Le simple fait qu’un écrivain décrive un lieu le transcende en objet d’expérience universelle et touchante à l’extrême. Je pense par ailleurs que c’est cette capacité à sublimer le réel qui distingue l’écrivant de l’écrivain ». David, quant à lui, ne prétend pas avec ses pièces mâcher le travail de subjectivité du spectateur, en lui en faisant un commentaire composé, plus ou moins politiquement tendancieux, mais présenter l’objet du désir : le style de l’auteur. « Mettre en scène, tout comme écrire, est en soi un acte politique. Point n’est besoin d’en rajouter ». Car il s’agit bien avec ce travail subtilement onirique sur Sorokine d’une dimension de mise à l ‘épreuve.
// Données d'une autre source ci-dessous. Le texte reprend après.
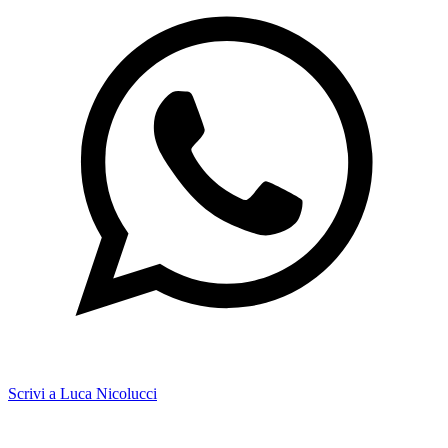
Scrivi a Luca Nicolucci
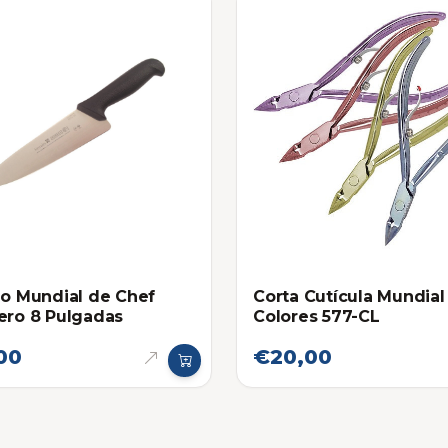
lo Mundial de Chef
Corta Cutícula Mundial
ero 8 Pulgadas
Colores 577-CL
00
€20,00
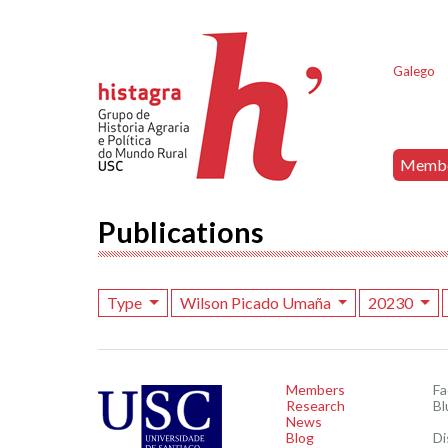
Galego
Memb
Publications
Type
Wilson Picado Umaña
20230
Members
F
Research
Bl
News
Blog
Di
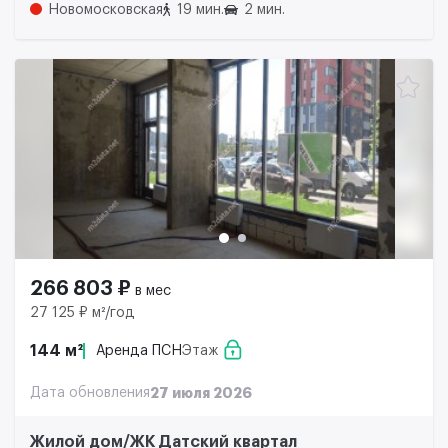
Новомосковская
19 мин.
2 мин.
266 803 ₽
в мес
27 125 ₽ м²/год
144 м²
Аренда ПСН
Этаж
Дата обновления
27 июля 2026
Жилой дом/ЖК Датский квартал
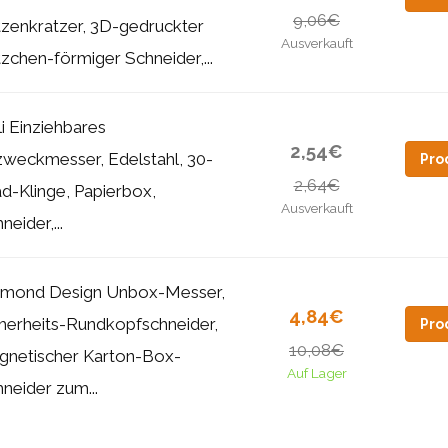
9,06€
zenkratzer, 3D-gedruckter
Ausverkauft
zchen-förmiger Schneider,...
i Einziehbares
2,54€
zweckmesser, Edelstahl, 30-
Pro
2,64€
d-Klinge, Papierbox,
Ausverkauft
neider,...
amond Design Unbox-Messer,
4,84€
herheits-Rundkopfschneider,
Pro
10,08€
gnetischer Karton-Box-
Auf Lager
neider zum...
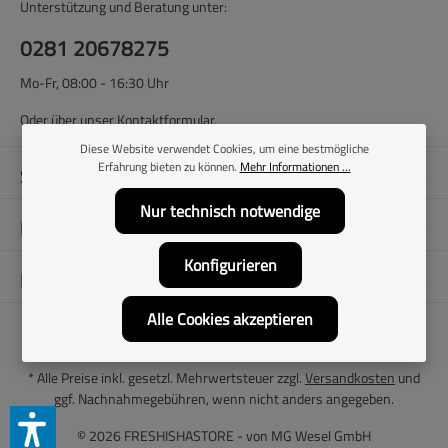
Unterstützung und Beratung unter:
0281 20678275
Mo-Fr, 08:00 - 16:30 Uhr
Oder über unser
Kontaktformular
.
Diese Website verwendet Cookies, um eine bestmögliche
Erfahrung bieten zu können.
Mehr Informationen ...
Shop-Service
Nur technisch notwendige
Filialen
Konfigurieren
Folge uns
Alle Cookies akzeptieren
* Alle Preise inkl. gesetzl. Mehrwertsteuer zzgl.
Versandkosten
und
ggf. Nachnahmegebühren, wenn nicht anders angegeben.
© 2026 FRESHISHASTORE - von
MG Wesel GmbH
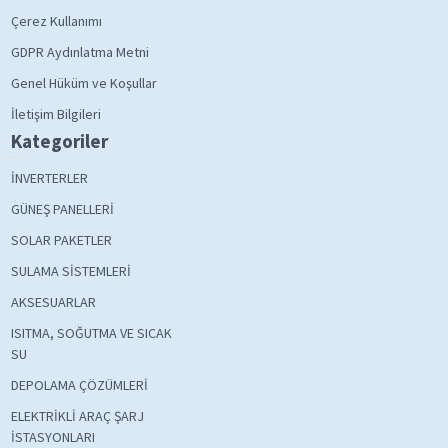
Çerez Kullanımı
GDPR Aydınlatma Metni
Genel Hüküm ve Koşullar
İletişim Bilgileri
Kategoriler
İNVERTERLER
GÜNEŞ PANELLERİ
SOLAR PAKETLER
SULAMA SİSTEMLERİ
AKSESUARLAR
ISITMA, SOĞUTMA VE SICAK
SU
DEPOLAMA ÇÖZÜMLERİ
ELEKTRİKLİ ARAÇ ŞARJ
İSTASYONLARI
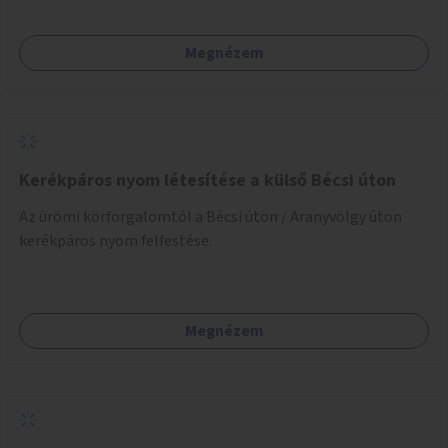
Megnézem
Kerékpáros nyom létesítése a külső Bécsi úton
Az ürömi körforgalomtól a Bécsi úton / Aranyvölgy úton
kerékpáros nyom felfestése.
Megnézem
S’ouvrir à la vie, est-ce consommer en fanatique monolithique la même substance, ou prendre le risque de la diversité ? Est-ce, d’ailleurs, manger, boire, ou, geste aussi vital, se cultiver ? Autant de questions laissées ouvertes avec grâce et panache, par une mise en scène qui se veut directrice, non par autoritarisme égocentrique, mais par souci du sens. Car oui, David est humble. Mais David est scrupuleux. Lui qui s’étonne encore d’être plébiscité par la télévision, les médias, le public, de plus en plus large, s’interroge sur sa « légitimité. Je n’ai jamais souffert pour en arriver là ». Tiens, on dirait le principe du plaisir et son évidence événementielle prônée par Nietzsche, à l’heure où il recevait des lettres avant d’en avoir eu le désir. « Travailler sans plaisir est aussi vulgaire que travailler pour de l’argent », selon Frédéric. A condition d’être une âme bien née. A coup sûr, David tape dans ce mille.
Bérengère Alfort
Dostoievski trip
Du 6 au 9 décembre 2011
Au théâtre de Vanves (12, rue Sadi Carnot) – M° Malakoff – Plateau de Vanves
[Visuels : portrait de David Lejard-Ruffet (crédit photo : Axel Dupeux) // Spectacle Dostoievski-trip (credit photo : Virgile Biéchy)]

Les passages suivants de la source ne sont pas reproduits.